Now… notice that we still don’t have all the hours. This is because of the filtering on the dataset we did before. When we created df_sub, the hour column was a charcter and not a factor! Now that we’ve filtered the data there’s many hours missing. When we made that column we should have made that column a factor. That way it would remember the levels even if it’s missing data points. Let’s make that column again and make it a factor and then do the filtering and try the plot again!

# make the hour column but this time make a factor
df$hour <- as.factor(paste0(str_pad(hour(df$dtAEST), 2, pad='0'),'h'))
# Note: we could have just gone...
# df$hour <- as.factor(df$hour)
# but I'm just illustrating what we should have done. 

# now let's filter again
# filter for "July"
df_sub <- df[month(df$dtAEST) == 7,]
# filter for behaviour
df_sub <- df_sub[df_sub$behaviour_type %in% c("A - ooom","B - ooom"),]
# keep just the columns you want
df_sub <- df_sub[,c('behaviour_type', 'dtAEST', 'hour')]

And now try the plot again!

ggplot(df_sub ,aes(x=hour, fill=behaviour_type)) + 
  geom_bar() +
  scale_x_discrete(drop=FALSE) +
  labs(fill='Behaviour Type') +
  ggtitle('July "oooms"')

Functions - making everything more efficient

I need to introduce you to the very important concept for programmers called DRY (don’t repeat yourself). You want your code to be as DRY as possible and never WET (write everything twice). For example we just made a bit of code for subsetting the dataframe and producing our plot. We do not want to have to wrtie this again for every month. What we can do is make a function to do this for us.

Let’s make a function to do the plotting of oooms and woos for given months…

plot_oooms <- function(df, month){
  # make sure behaviour is a factor
  df$behaviour_type <- as.factor(df$behaviour_type)
  # do our filtering
  df <- df[month(df$dtAEST, label=TRUE, abbr=FALSE) == month,]
  df <- df[df$behaviour_type %in%
             c("A - ooom","B - ooom"),]
  df$behaviour_type <- factor(df$behaviour_type, levels=c("A - ooom","B - ooom"))
  # make the plot
  p <- ggplot(df ,aes(x=hour, fill=behaviour_type)) + 
    geom_bar() +
    scale_x_discrete(drop=FALSE) +
    scale_fill_discrete(drop=FALSE) +
    labs(fill='Behaviour Type') +
    ggtitle(paste(month,'"oooms"'))
  return(p)
}

Now we can call this function to make plots for us for selected months… For example:

plot_oooms(df, 'September')

Now even better… We can call this function using an apply function (rember when we used sapply before?) and do it for all the months we want.

our_months <- c('July','August','September')
plot_ls <- lapply(our_months, function(m) plot_oooms(df, m))

Now we have all our plots… Let’s plot them together in a grid!

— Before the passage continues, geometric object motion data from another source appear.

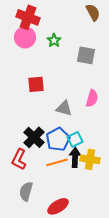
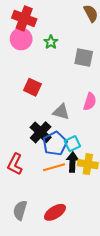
red square: (36, 84) -> (32, 87), turned 30
black cross: (34, 137) -> (41, 132), moved
gray semicircle: (26, 191) -> (20, 210), moved

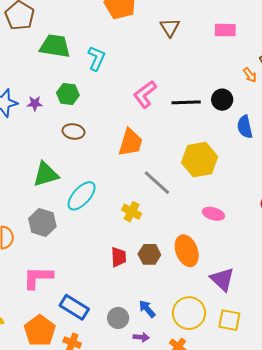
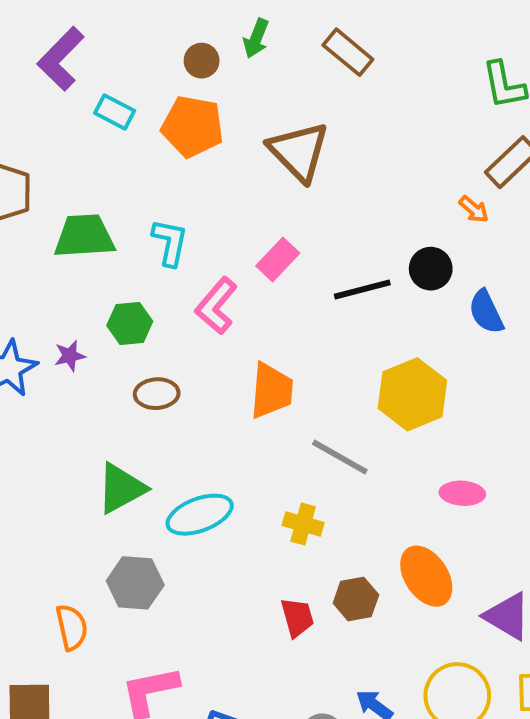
brown triangle: (170, 28) -> (299, 152), size x1.6
pink rectangle: (225, 30) -> (278, 259), moved, turned -35
pink L-shape: (145, 94) -> (216, 306), moved
cyan ellipse: (82, 196) -> (200, 515), turned 40

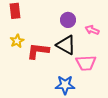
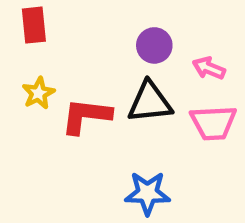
black triangle: (66, 45) -> (150, 102), turned -35
pink trapezoid: (86, 63) -> (213, 123), moved

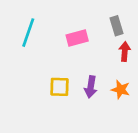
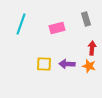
red arrow: (125, 52) -> (92, 48), moved
purple arrow: (91, 87) -> (67, 64), turned 84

First work out how many columns we need…

n <- length(plot_ls)
ncol <- floor(sqrt(n))

And now plot everything together :)

do.call("grid.arrange", c(plot_ls, ncol=ncol))

You can define functions you want to use in a separate R file if you want and just read the functions in with source("./path/to/script.r"). I sent you an email that gives you access to my PhD code repo to see how I orangise things. Have a look at my cleaning pipeline in “scripts/data_processing/penguin_cleaning_pipeline.R”. It is pretty short but is doing heaps of work to process my penguin data. It calls functions located in “scripts/penguin_clean.R”.